_PROBLEM REQUIREMENTS_:
Every line from the one with "których zależy nam" through the final line of the entries below should be returned exactly; leave out all other lines.

_Stored data entries_:
+++

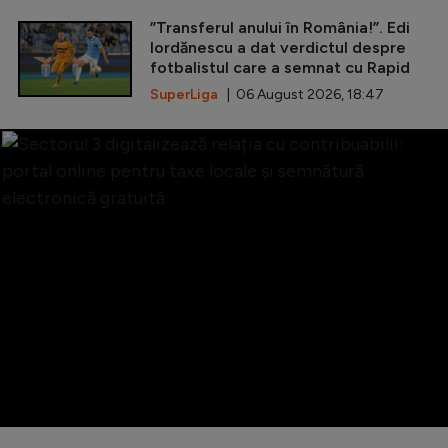
”Transferul anului în România!”. Edi
Iordănescu a dat verdictul despre
fotbalistul care a semnat cu Rapid
SuperLiga
| 06 August 2026, 18:47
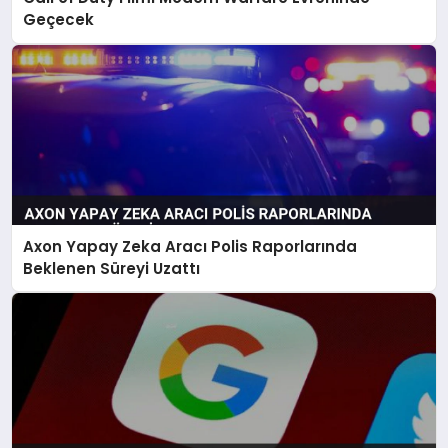
Geçecek
Axon Yapay Zeka Aracı Polis Raporlarında
Beklenen Süreyi Uzattı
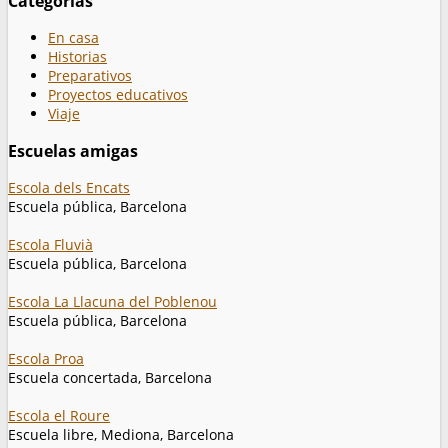
Categorías
En casa
Historias
Preparativos
Proyectos educativos
Viaje
Escuelas amigas
Escola dels Encats
Escuela pública, Barcelona
Escola Fluvià
Escuela pública, Barcelona
Escola La Llacuna del Poblenou
Escuela pública, Barcelona
Escola Proa
Escuela concertada, Barcelona
Escola el Roure
Escuela libre, Mediona, Barcelona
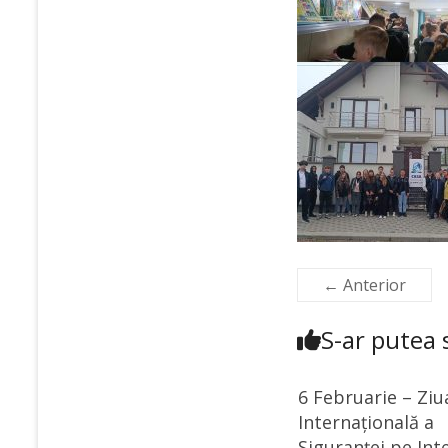
← Anterior
S-ar putea s
6 Februarie – Ziu
Internațională a
Siguranței pe Int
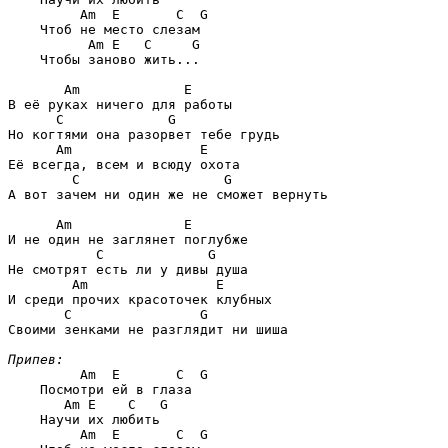
Am  E       C  G
    Чтоб не место слезам

Am E   C     G
    Чтобы заново жить...

Am             E
В её руках ничего для работы

C             G
Но когтями она разорвет тебе грудь

Am                E
Её всегда, всем и всюду охота

C                  G
А вот зачем ни один же не сможет вернуть 

Am              E
И не один не заглянет поглубже

C             G
Не смотрят есть ли у дивы душа

Am                E
И среди прочих красоточек клубных

C                G
Своими зенками не разглядит ни шиша 

Припев:
Am  E       C  G
    Посмотри ей в глаза

Am E    C   G
    Научи их любить

Am  E       C  G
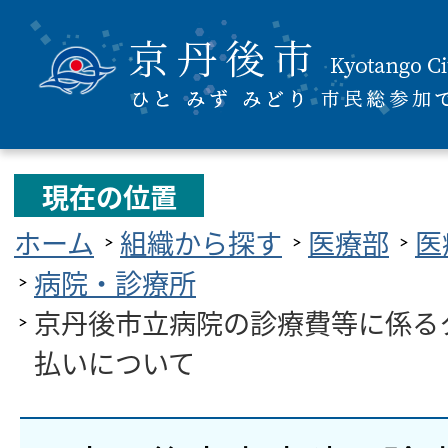
現在の位置
ホーム
組織から探す
医療部
医
病院・診療所
京丹後市立病院の診療費等に係る
払いについて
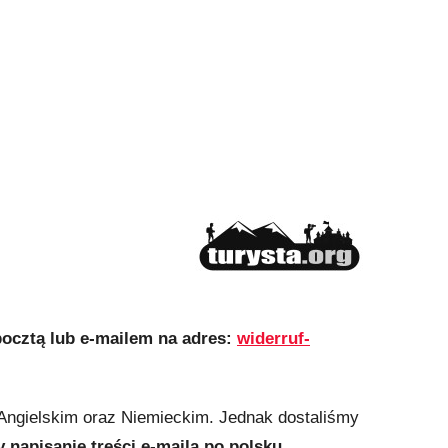
pocztą lub e-mailem na adres:
widerruf-
 Angielskim oraz Niemieckim. Jednak dostaliśmy
y napisanie treści e-maila po polsku.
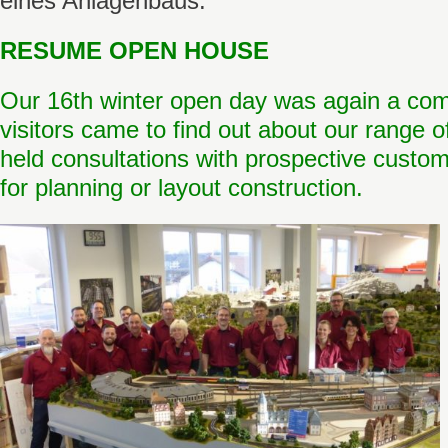
eines Anlagenbaus.
RESUME OPEN HOUSE
Our 16th winter open day was again a co
visitors came to find out about our range 
held consultations with prospective custom
for planning or layout construction.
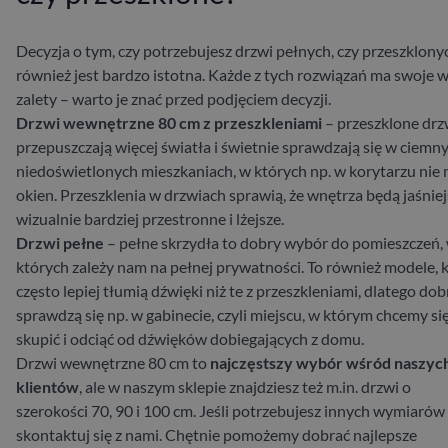
Decyzja o tym, czy potrzebujesz drzwi pełnych, czy przeszklony
również jest bardzo istotna. Każde z tych rozwiązań ma swoje w
zalety – warto je znać przed podjęciem decyzji.
Drzwi wewnętrzne 80 cm z przeszkleniami
– przeszklone drz
przepuszczają więcej światła i świetnie sprawdzają się w ciemny
niedoświetlonych mieszkaniach, w których np. w korytarzu nie
okien. Przeszklenia w drzwiach sprawią, że wnętrza będą jaśniej
wizualnie bardziej przestronne i lżejsze.
Drzwi pełne
– pełne skrzydła to dobry wybór do pomieszczeń,
których zależy nam na pełnej prywatności. To również modele, 
często lepiej tłumią dźwięki niż te z przeszkleniami, dlatego dob
sprawdzą się np. w gabinecie, czyli miejscu, w którym chcemy si
skupić i odciąć od dźwięków dobiegających z domu.
Drzwi wewnętrzne 80 cm to
najczęstszy wybór wśród naszyc
klientów
, ale w naszym sklepie znajdziesz też m.in. drzwi o
szerokości 70, 90 i 100 cm. Jeśli potrzebujesz innych wymiarów
skontaktuj się z nami. Chętnie pomożemy dobrać najlepsze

+++

_ANSWER FOR THIS EXERCISE_:
których zależy nam na pełnej prywatności. To również modele, 
często lepiej tłumią dźwięki niż te z przeszkleniami, dlatego dob
sprawdzą się np. w gabinecie, czyli miejscu, w którym chcemy si
skupić i odciąć od dźwięków dobiegających z domu.
Drzwi wewnętrzne 80 cm to
najczęstszy wybór wśród naszyc
klientów
, ale w naszym sklepie znajdziesz też m.in. drzwi o
szerokości 70, 90 i 100 cm. Jeśli potrzebujesz innych wymiarów
skontaktuj się z nami. Chętnie pomożemy dobrać najlepsze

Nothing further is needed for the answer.